In the 29 states — plus Washington D.C. — that have adopted medical marijuana laws, doctors can issue a recommendation for cannabis to patients. But that leaves nine NFL teams that play their home games in states that have not legalized it for medical purposes. (The Redskins train in Virginia, where medical marijuana is illegal, but play their home games in Maryland, where it is legal.)
The union recently developed a pain management committee to study, among other things, the potential benefits of cannabis for players. Research is still relatively limited on both marijuana and cannabidiol (CBD) products derived from hemp that contain only trace amounts of THC. But anecdotal evidence has grown significantly over the last decade.
Many retired players — including Britton, former Broncos quarterback Jake Plummer and former tackle Eugene Monroe — have preached cannabis’ pain-relieving qualities and believe it’s a safer alternative to the habit-forming painkillers team physicians often prescribe.
Britton is a founding member of Athletes For Care, a nonprofit organization formed to help players transition to retirement and offer support groups and awareness of addiction. The organization has teamed with the Lambert Center for the Study of Medicinal Cannabis and Hemp at Thomas Jefferson University to continue to raise awareness and push for research.
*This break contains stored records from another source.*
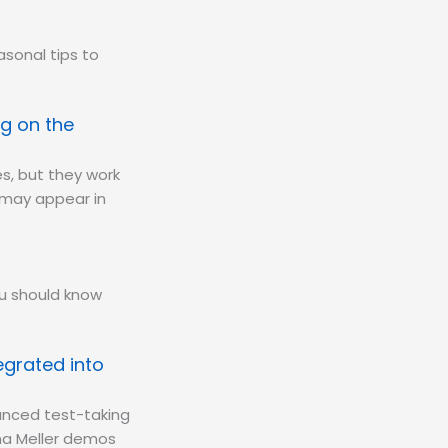
sonal tips to
.
g on the
s, but they work
y may appear in
ou should know
egrated into
anced test-taking
ana Meller demos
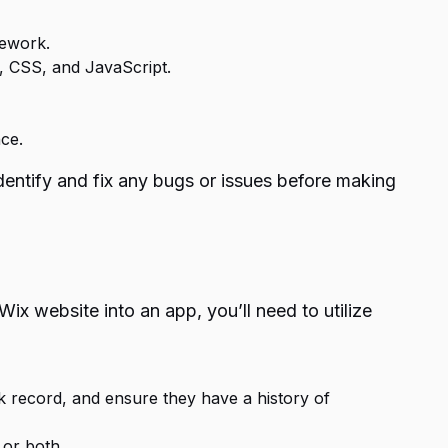
mework.
, CSS, and JavaScript.
ce.
 identify and fix any bugs or issues before making
Wix website into an app, you’ll need to utilize
ck record, and ensure they have a history of
 or both.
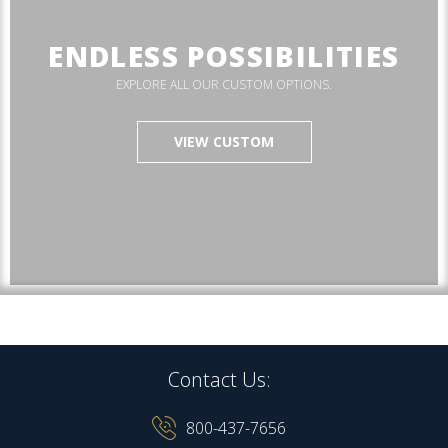
ENDLESS POSSIBILITIES
EXPLORE ALL OUR CUSTOM OPTIONS.
VIEW CUSTOM
Contact Us:
800-437-7656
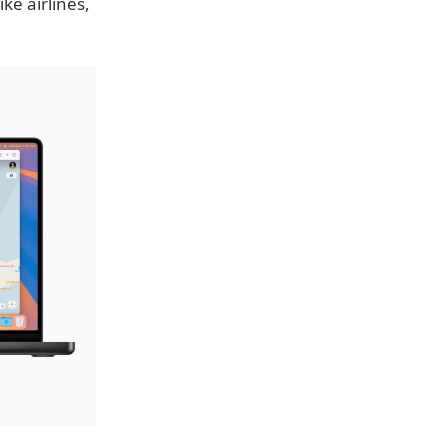
ike airlines,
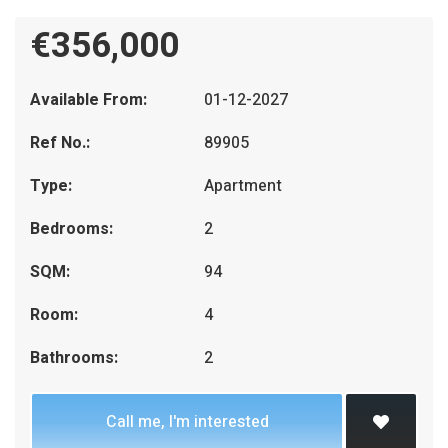
€356,000
Available From:
01-12-2027
Ref No.:
89905
Type:
Apartment
Bedrooms:
2
SQM:
94
Room:
4
Bathrooms:
2
Call me, I'm interested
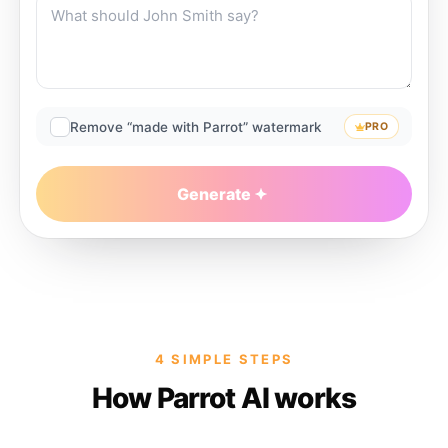
Remove “made with Parrot” watermark
PRO
Generate
4 SIMPLE STEPS
How Parrot AI works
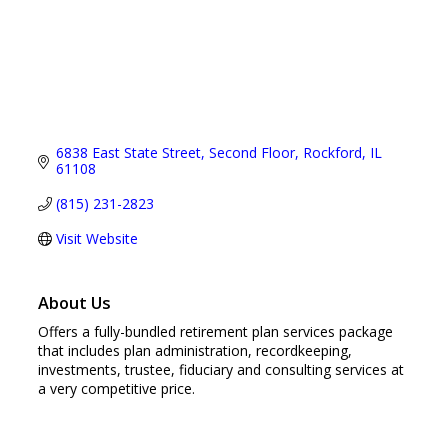
6838 East State Street
Second Floor
Rockford
IL
61108
(815) 231-2823
Visit Website
About Us
Offers a fully-bundled retirement plan services package
that includes plan administration, recordkeeping,
investments, trustee, fiduciary and consulting services at
a very competitive price.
“I think today’s players are more and more cognizant that these long-term issues are going to be things that we have to deal with,” Britton said of pain and brain injuries from football. “We’ve chosen this life and it’s come with a ton of reward, but it comes with a really high price.
“You have to be taking proactive steps to take care of yourself before it’s too late, before you’ve slipped into the dark pastures of addiction. You’re trying to do the best you can to keep your body as healthy in the moment as possible so down the line you’re not getting hit with a ton of bricks with all these ailments that are creeping up on guys.”